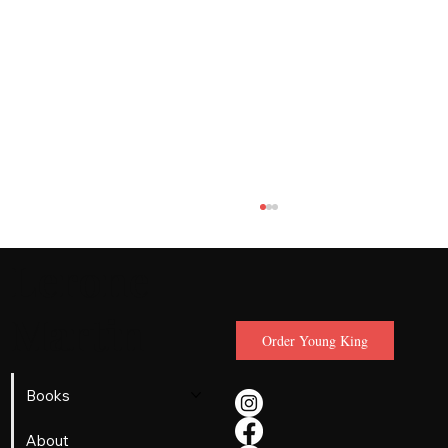
Lerone
Martin
Order Young King
Books
When a 15-Year-Old Martin Luther King
About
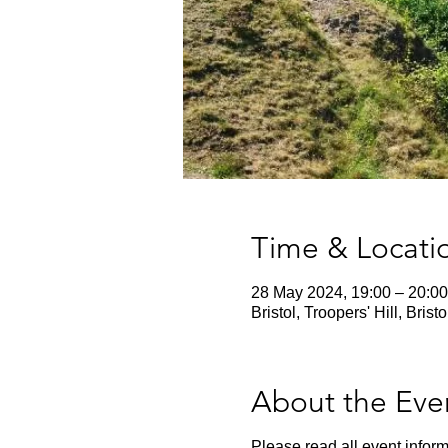
Time & Locati
28 May 2024, 19:00 – 20:00
Bristol, Troopers' Hill, Bris
About the Eve
Please read all event inform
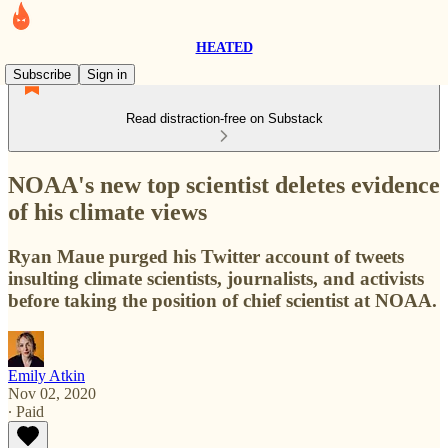
HEATED
Subscribe
Sign in
Read distraction-free on Substack
NOAA's new top scientist deletes evidence
of his climate views
Ryan Maue purged his Twitter account of tweets
insulting climate scientists, journalists, and activists
before taking the position of chief scientist at NOAA.
Emily Atkin
Nov 02, 2020
∙ Paid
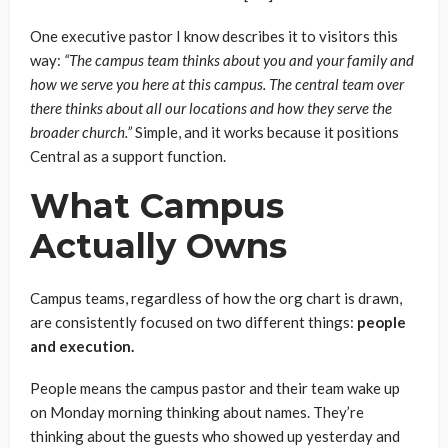
One executive pastor I know describes it to visitors this
way:
“The campus team thinks about you and your family and
how we serve you here at this campus. The central team over
there thinks about all our locations and how they serve the
broader church.”
Simple, and it works because it positions
Central as a support function.
What Campus
Actually Owns
Campus teams, regardless of how the org chart is drawn,
are consistently focused on two different things:
people
and execution.
People means the campus pastor and their team wake up
on Monday morning thinking about names. They’re
thinking about the guests who showed up yesterday and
____
§ Exercise requirements:
Find and copy each line of the data where "thinks" is present.

§ Output of the exercise:
“The campus team thinks about you and your family and
there thinks about all our locations and how they serve the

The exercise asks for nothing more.